The distribution of content as part of a content marketing strategy will become more account-based as well, with organisations focusing their efforts and budgets on getting their content directly in front of their targeted accounts.
As account-based principles become the great unifier of an organisation’s content strategy, the potential is incredibly exciting. Not only will it lead to higher quality content but also to a higher ROI on content and content marketing. More importantly, it will deliver a more consistent customer experience, eliminating the contrasting and sometimes contradicting messaging and use of content between marketing, sales and account management.Account-based principles will become the great unifier of an organisation's content strategy. It will lead to higher quality content but also to a higher ROI on content and content marketing #abm #contentstrategy Click To Tweet
2. ABM Approach will Become More and Less Effective
There is already a difference of opinion in what constitutes account-based marketing. Some believe true ABM is not scalable beyond a handful of accounts whilst, at the opposite spectrum, others suggest that it can be applied to hundreds or even thousands (through programmatic ABM).
In 2018, the distinction between programmatic ABM and 1-to-1/1-to-few will become even more evident. Two reasons will feed this:
Technology – as technology vendors recognise the increasing popularity of ABM, they will turn their solutions to support ABM implementation with a promise to make it scalable and more affordable to achieve success.
Fear of Focus – one of the main challenges to ABM adoption is the fear of letting go of a broader market approach, instead putting fewer eggs in smaller baskets. Given the choice, many marketers will prefer the programmatic approach as they see it as less risky and more comfortable.
The new technology and fear of focus will result in a rise in the popularity of programmatic ABM, whilst simultaneously diluting its effectiveness, much the same as happened with social/inbound, SEO and email marketing before it. Personalisation will become automated, content will become more generic and distribution will take on volume, all the while losing relevance, resonance and value.

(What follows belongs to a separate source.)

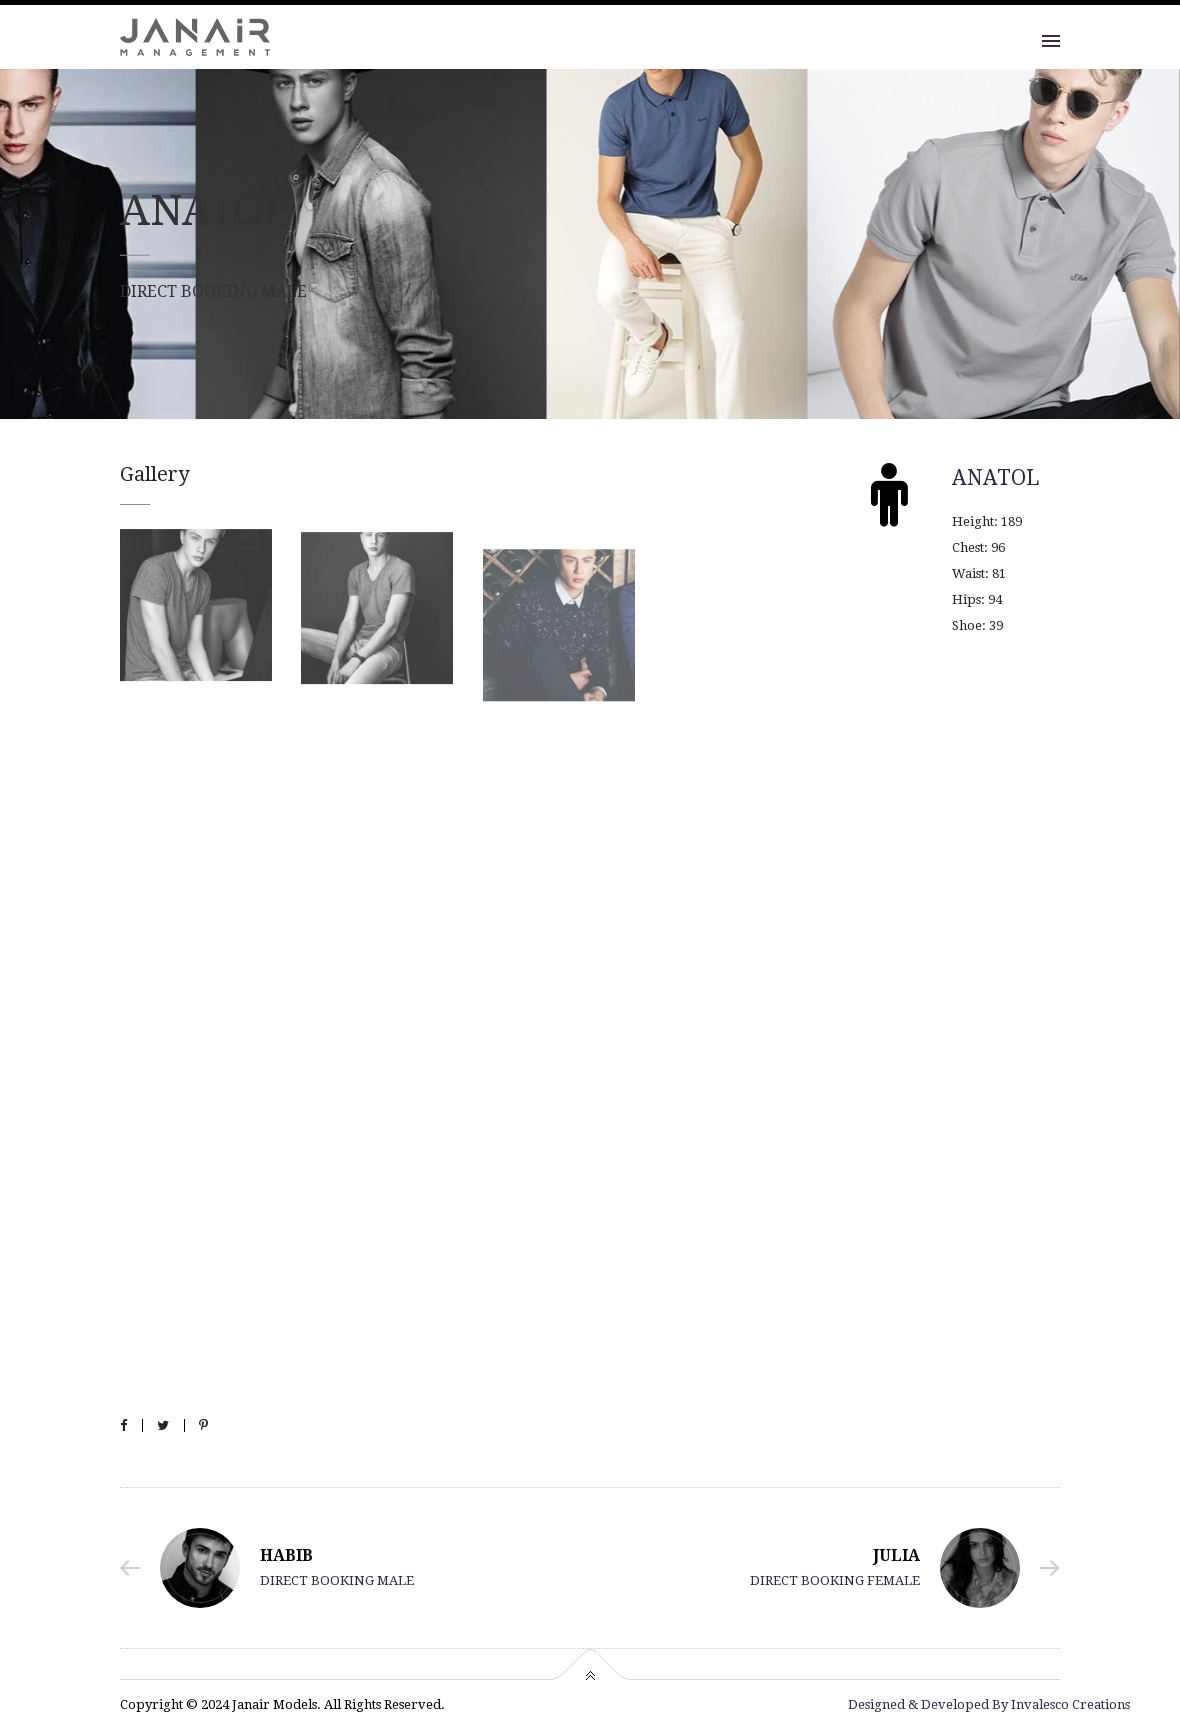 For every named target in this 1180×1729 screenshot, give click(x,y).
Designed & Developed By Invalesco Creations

Organisations who resist the programmatic route to market will stand out even more in contrast. The higher levels of personalisation that 1-to-1 and 1-to-few requires and the more direct, controlled delivery of the message will increase the impact and result in higher ROI.Organisations who resist the programmatic route to ABM marketing will stand out even more in contrast. #abm Click To Tweet
3. Account Intelligence Data will Become the Differentiator
As every ABM practitioner knows, accurate contact data is essential for effective ABM. But as the popularity of ABM rises (and given that the deluge of content is only set to increase in 2018), data will become the big differentiator as it takes an active role in the strategy supporting ABM programmes.
Solutions providing account-based intelligence like Bombora and data providers like DiscoverOrg give organisations the ability to segment their target accounts based on intent data and install base. Predictive intelligence can also help identify the profile of accounts that are most likely ready to buy or, even more specific, willing to buy from you.
The ability to segment accounts based on the technology they are running and/or the interest they show in a possible product or topic can be immensely powerful as this knowledge allows the personalisation of message and content to deliver true relevance. It also enables organisations to tap into ongoing conversations.
A simple example of the impact of this kind of data would be a cloud platform provider. Knowing which of their target accounts are running an outdated competitor solution and actively showing interest in say ‘cloud migration’, can approach these accounts with highly relevant content on the opportunities that an upgrade to a new solution would enable. The content could focus on the ease of the migration process. And a case study of an organisation which migrated from a similar competitor solution would be much more convincing than a generic one. What it enables is highly relevant content that taps into an active conversation and provides real value to the audience and thus more likely to be received and consumed.
Access to this data, however, does not come cheap and therein lies the differentiator: a case of the ‘haves’ and ‘have-nots’. Although, the have-nots can rely on agencies who split the cost of these intelligence platforms across several clients. Gaining access to this type of data will give some a significant competitive advantage over others.
These are my 3 predictions for the influences that will affect account-based marketing in 2018 – a year of opportunities, a year of higher quality in content, a year of more relevance – especially as ABM becomes of age and the competitive fun really begins.